Hakuba International Trail 2013


Hakuba International Trail 2013

After the UTMB (Ultra Trail Mount Blanc 2013) withdrawal I was physically, mentally and emotionally broken. I questioned why I was running. I was absolutely exhausted from my 2013 Trail Running season. I missed my family and kids dearly. What hurt more was that I was to have less than two weeks on the ground in Sydney with my family and beautiful girls before I was back on another plane to Tokyo.
At the start of 2013 I thought I was totally invincible. At the end of 2013 I had a suspected stress fracture in my Medial Malleolus and a tendonitis in my Tibialis Posterior. I’d made a commitment to Inov8 x Descente Japan to race Hakuba International Trails 2013 and I was not going to let my sponsors down.
On top of my ankle injuries had an extremely inflamed and painful left big toe. After the long haul flight from Geneva via London, stopping over in Singapore and landing in Sydney in 24 hours my toe felt like it was broken. It was a painful throbbing mess. When I touched down in Sydney I could not bare weight on it at all. On the Tuesday morning after the UTMB , I checked in with my family then I headed straight to RPA emergency to get both my big toe and my ankle looked at. The ankle was easy to clear from a regular fracture with a few test and manual manipulation. It still needed an MRI though to rule out a “stressy” and to see what had been giving me such grief over the past 1.5 years. My big toe was x-rayed and was also cleared of a fracture. Phew! I could let my Inov8 x Descente Japan Sponsors know I could race Hakuba International Trails 2013.

Manky Toe

I booked an appointment with my trusty physio and had him look at my ankle…..again. It needed an MRI to rule out any stress fractures I had in it but there was no point getting an MRI done until a week after Hakuba International Trails 2013 . It was better that I did not know what was wrong. We decided that Hakuba International Trails 2013 should be my last race of the season and that I would get through the 50km without too much pain, I usually don’t start suffering with my ankle until about 30km. After Hakuba International Trails 2013 I would look after myself and enjoy a much needed “Off Season” and get my ankle fixed properly.
My big toe on the other hand was not responding to rest, ice, compression and elevation and was a bigger problem https://trailrunningaustralia.com/ben-duffas-intervie/ my ankle. The Friday after the UTMB I just happened to have a PT client who was an anesthetist at Royal North Shore Hospital. I got him to look at my big toe. He said I had a raging infection in my big toe and it had traveled up my foot, into my stingray barb damaged muscle tissue making that area numb. It needed intravenous antibiotics immediately. Far out man, back to the hospital I went. I was lucky enough to be looked after an Ultra Running mate who was a doctor at RPA who found me asleep on a chair. I’m starting to get awesome service at my local hospital, he spotted my name and I was seen in record time. He assured me that I’d get over the infection if I just rested and decided that I just needed a course of oral antibiotics and not to run at all and I might be okay to run Hakuba International Trails 2013.

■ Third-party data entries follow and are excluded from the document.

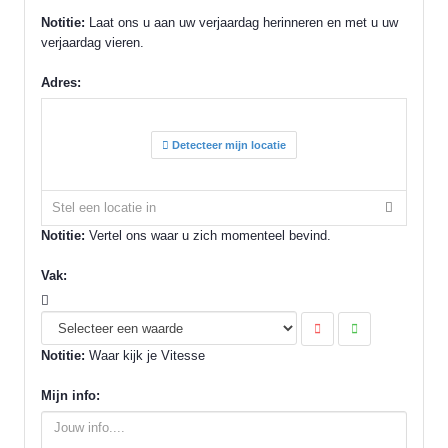
Notitie:
Laat ons u aan uw verjaardag herinneren en met u uw
verjaardag vieren.
Adres:
Detecteer mijn locatie
Notitie:
Vertel ons waar u zich momenteel bevind.
Vak:
Notitie:
Waar kijk je Vitesse
Mijn info: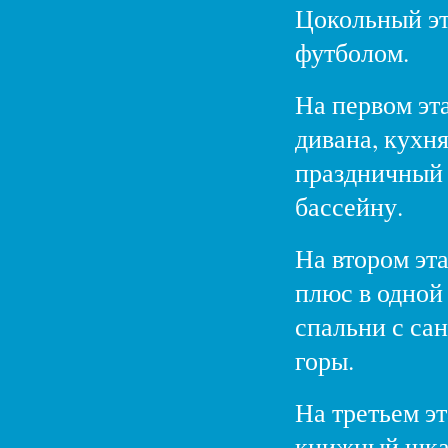
Цокольный эт
футболом.
На первом эт
дивана, кухня
праздничный 
бассейну.
На втором эт
плюс в одной
спальни с са
горы.
На третьем эт
книжный шкаф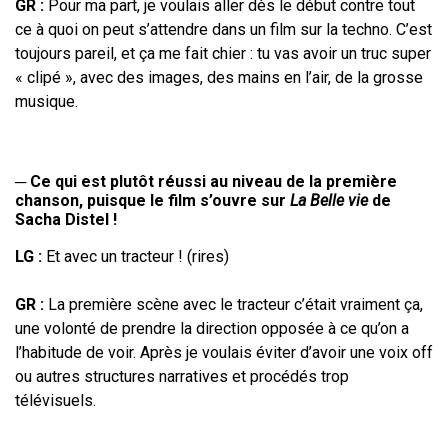
GR :
Pour ma part, je voulais aller dès le début contre tout
ce à quoi on peut s’attendre dans un film sur la techno. C’est
toujours pareil, et ça me fait chier : tu vas avoir un truc super
« clipé », avec des images, des mains en l’air, de la grosse
musique.
─
Ce qui est plutôt réussi au niveau de la première
chanson
, puisque le film s’ouvre sur
La Belle vie
de
Sacha
Distel !
LG
:
Et avec un tracteur
! (rires)
GR
:
La première scène avec le tracteur c’était vraiment ça,
une volonté de
prendre la direction opposée à ce qu’on a
l’habitude de voir. Après je voulais
éviter d’avoir une voix off
ou autres structures narratives et procédés trop
télévisuels.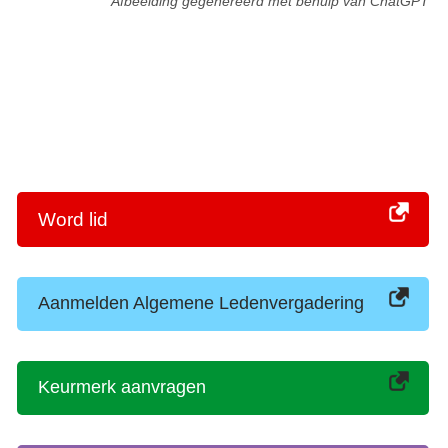
Afbeelding gegenereerd met behulp van ChatGPT
Word lid
Aanmelden Algemene Ledenvergadering
Keurmerk aanvragen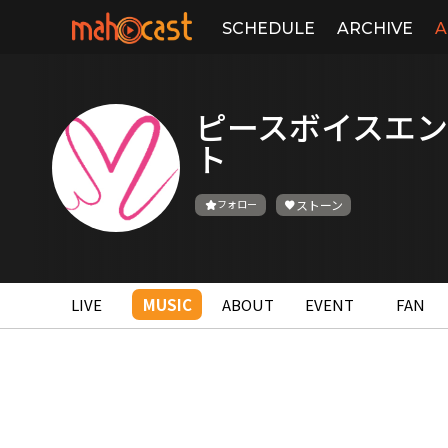
SCHEDULE
ARCHIVE
A
ピースボイスエ
ト
フォロー
ストーン
LIVE
MUSIC
ABOUT
EVENT
FAN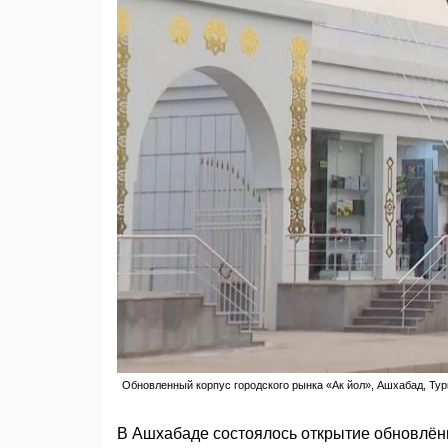
Обновленный корпус городского рынка «Ак йол», Ашхабад, Ту
В Ашхабаде состоялось открытие обновлённ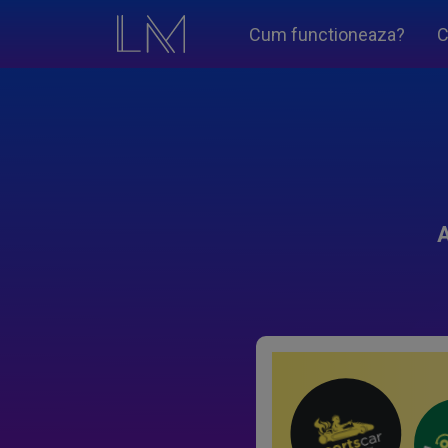
Cum functioneaza?
C
A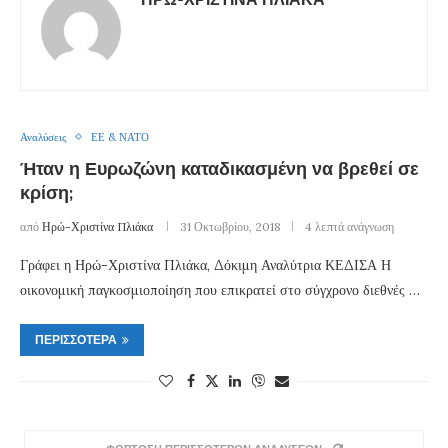
Αναλύσεις
ΕΕ & ΝΑΤΟ
Ήταν η Ευρωζώνη καταδικασμένη να βρεθεί σε
κρίση;
από
Ηρώ-Χριστίνα Πλιάκα
31 Οκτωβρίου, 2018
4 λεπτά ανάγνωση
Γράφει η Ηρώ-Χριστίνα Πλιάκα, Δόκιμη Αναλύτρια ΚΕΔΙΣΑ Η
οικονομική παγκοσμιοποίηση που επικρατεί στο σύγχρονο διεθνές …
ΠΕΡΙΣΣΌΤΕΡΑ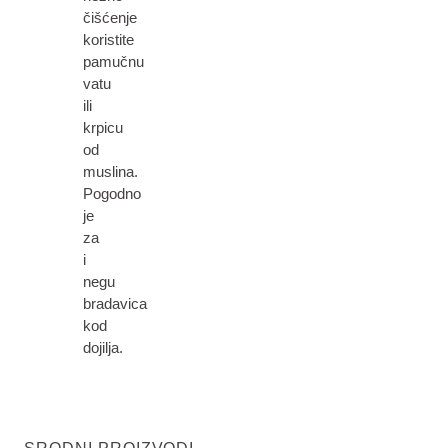
čišćenje
koristite
pamučnu
vatu
ili
krpicu
od
muslina.
Pogodno
je
za
i
negu
bradavica
kod
dojilja.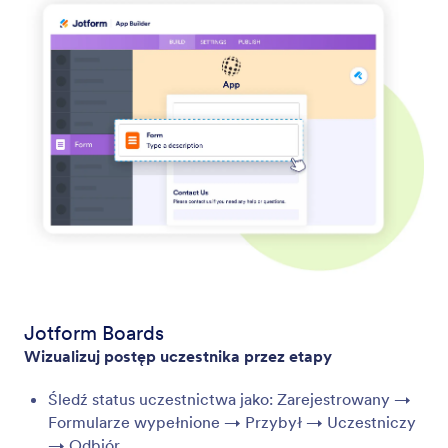
Jotform Boards
Wizualizuj postęp uczestnika przez etapy
Śledź status uczestnictwa jako: Zarejestrowany →
Formularze wypełnione → Przybył → Uczestniczy
→ Odbiór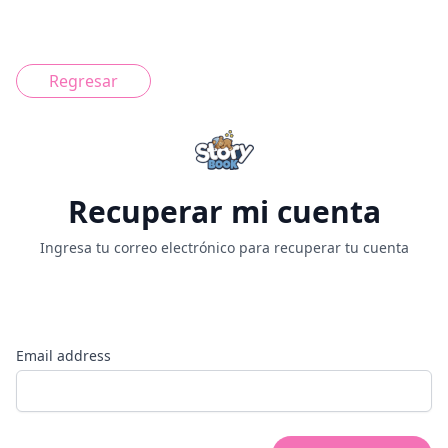
Regresar
Recuperar mi cuenta
Ingresa tu correo electrónico para recuperar tu cuenta
Email address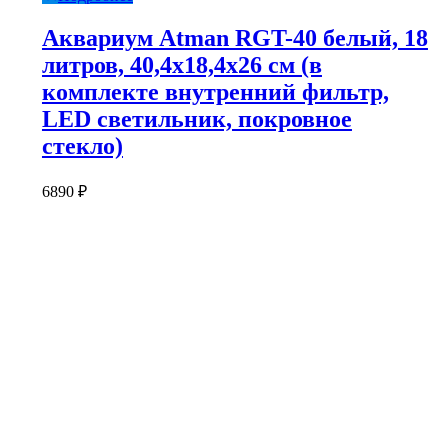
Аквариум Atman RGT-40 белый, 18
литров, 40,4х18,4х26 см (в
комплекте внутренний фильтр,
LED светильник, покровное
стекло)
6890
₽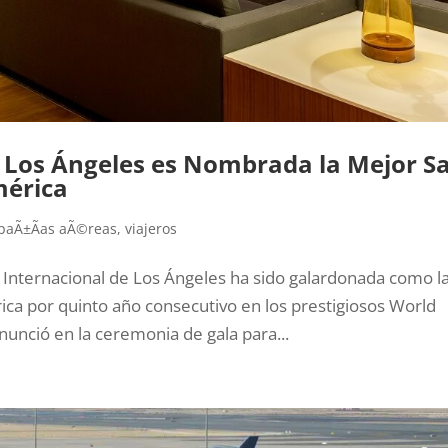
en Los Ángeles es Nombrada la Mejor S
mérica
paÃ±Ã­as aÃ©reas
,
viajeros
o Internacional de Los Ángeles ha sido galardonada como l
ca por quinto año consecutivo en los prestigiosos World
unció en la ceremonia de gala para...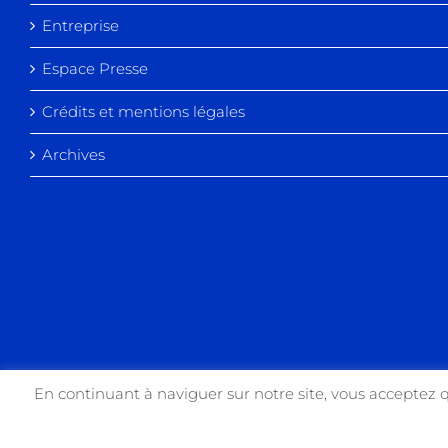
Entreprise
Espace Presse
Crédits et mentions légales
Archives
En continuant à naviguer sur notre site, vous acceptez 
Copyright 2017 USIN'ART | All Rights Reserved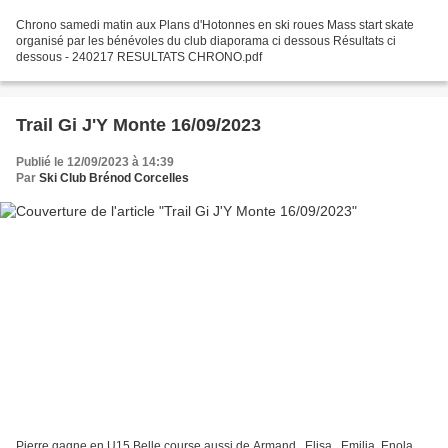
Chrono samedi matin aux Plans d'Hotonnes en ski roues Mass start skate
organisé par les bénévoles du club diaporama ci dessous Résultats ci
dessous - 240217 RESULTATS CHRONO.pdf
Trail Gi J'Y Monte 16/09/2023
Publié le 12/09/2023 à 14:39
Par
Ski Club Brénod Corcelles
Pierre gagne en U15 Belle course aussi de Armand , Elisa , Emilia, Enola,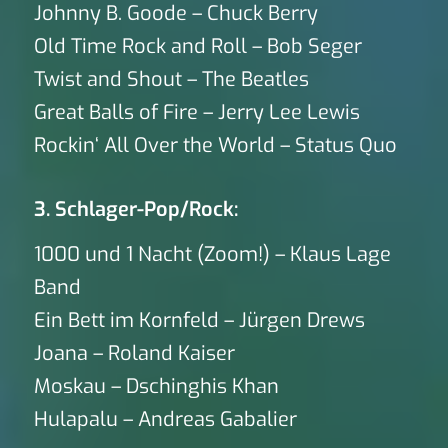
Johnny B. Goode – Chuck Berry
Old Time Rock and Roll – Bob Seger
Twist and Shout – The Beatles
Great Balls of Fire – Jerry Lee Lewis
Rockin‘ All Over the World – Status Quo
3. Schlager-Pop/Rock:
1000 und 1 Nacht (Zoom!) – Klaus Lage
Band
Ein Bett im Kornfeld – Jürgen Drews
Joana – Roland Kaiser
Moskau – Dschinghis Khan
Hulapalu – Andreas Gabalier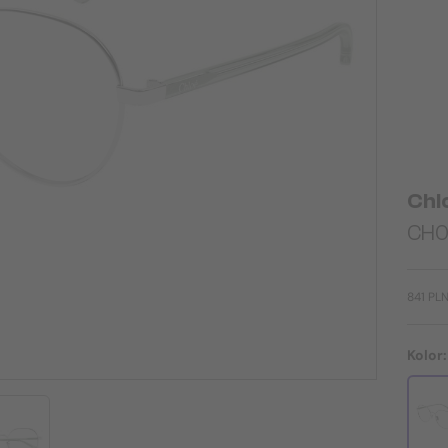
Chl
CH0
841 PL
Kolor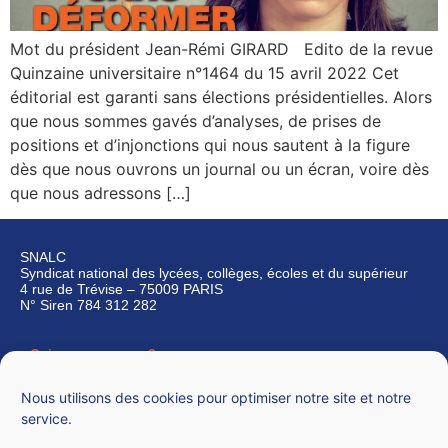
Mot du président Jean-Rémi GIRARD Edito de la revue
Quinzaine universitaire n°1464 du 15 avril 2022 Cet
éditorial est garanti sans élections présidentielles. Alors
que nous sommes gavés d’analyses, de prises de
positions et d’injonctions qui nous sautent à la figure
dès que nous ouvrons un journal ou un écran, voire dès
que nous adressons […]
SNALC
Syndicat national des lycées, collèges, écoles et du supérieur
4 rue de Trévise – 75009 PARIS
N° Siren 784 312 282
Qui sommes-nous ?
Nous contacter
Nous utilisons des cookies pour optimiser notre site et notre
service.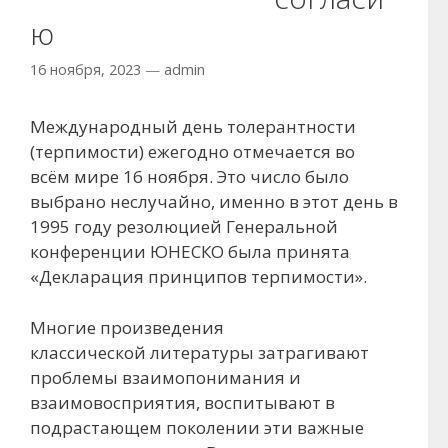
ю
16 ноября, 2023
—
admin
Международный день толерантности
(терпимости) ежегодно отмечается во
всём мире 16 ноября. Это число было
выбрано неслучайно, именно в этот день в
1995 году резолюцией Генеральной
конференции ЮНЕСКО была принята
«Декларация принципов терпимости».
Многие произведения
классической литературы затрагивают
проблемы взаимопонимания и
взаимовосприятия, воспитывают в
подрастающем поколении эти важные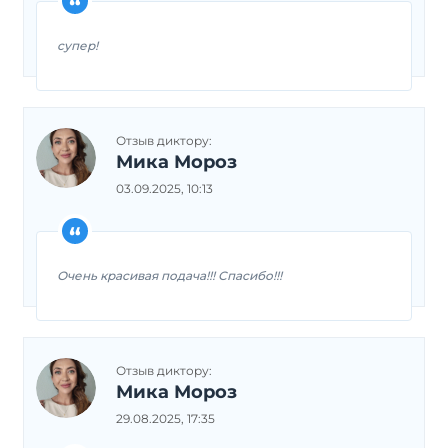
супер!
Отзыв диктору:
Мика Мороз
03.09.2025, 10:13
Очень красивая подача!!! Спасибо!!!
Отзыв диктору:
Мика Мороз
29.08.2025, 17:35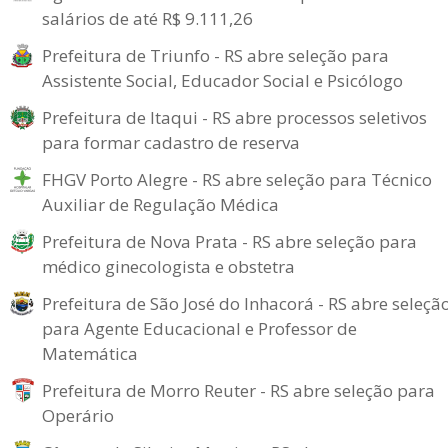
salários de até R$ 9.111,26
Prefeitura de Triunfo - RS abre seleção para
Assistente Social, Educador Social e Psicólogo
Prefeitura de Itaqui - RS abre processos seletivos
para formar cadastro de reserva
FHGV Porto Alegre - RS abre seleção para Técnico
Auxiliar de Regulação Médica
Prefeitura de Nova Prata - RS abre seleção para
médico ginecologista e obstetra
Prefeitura de São José do Inhacorá - RS abre seleçã
para Agente Educacional e Professor de
Matemática
Prefeitura de Morro Reuter - RS abre seleção para
Operário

You know you’ve over done it when a minor toe cut starts to turn into a full blown infection. I cursed those bloody French Cows for their foreign shit that I was not immune too. I was absolutely gutted. I had to pull out of one of favourite Coastal trail event, the Coastal Classic 2013 that was being held the next day. BUGGER! My body really wants me to just lay down and do nothing. Contracting a septicemia toe infection was almost the only way to guarantee me not to be able to run the Coastal Classic 2013. I just hoped that I’d be okay for Hakuba International Trails 2013 a week later.

Shona Stephenson Kimino


I flew out to Japan feeling fat and sluggish. Yes ladies, I have a constant battle with my weight. I had not been able to run for 2 weeks more due to my toe infection. My ankle was the least of my worries when I landed in Narita Airport Tokyo. I was on my second course of antibiotics for the infection and it felt like it was not helping much at all. I just hoped that I was not going to make myself sicker by running the Hakuba International Trails 2013 50km. I thought about dropping down to the 30km event, but I decided that if I ran with a minimal technique for the 50km, by lifting and not pushing, avoiding any sharp rocks, tree roots or any protruding objects my toe would be okay. It did not have a choice really.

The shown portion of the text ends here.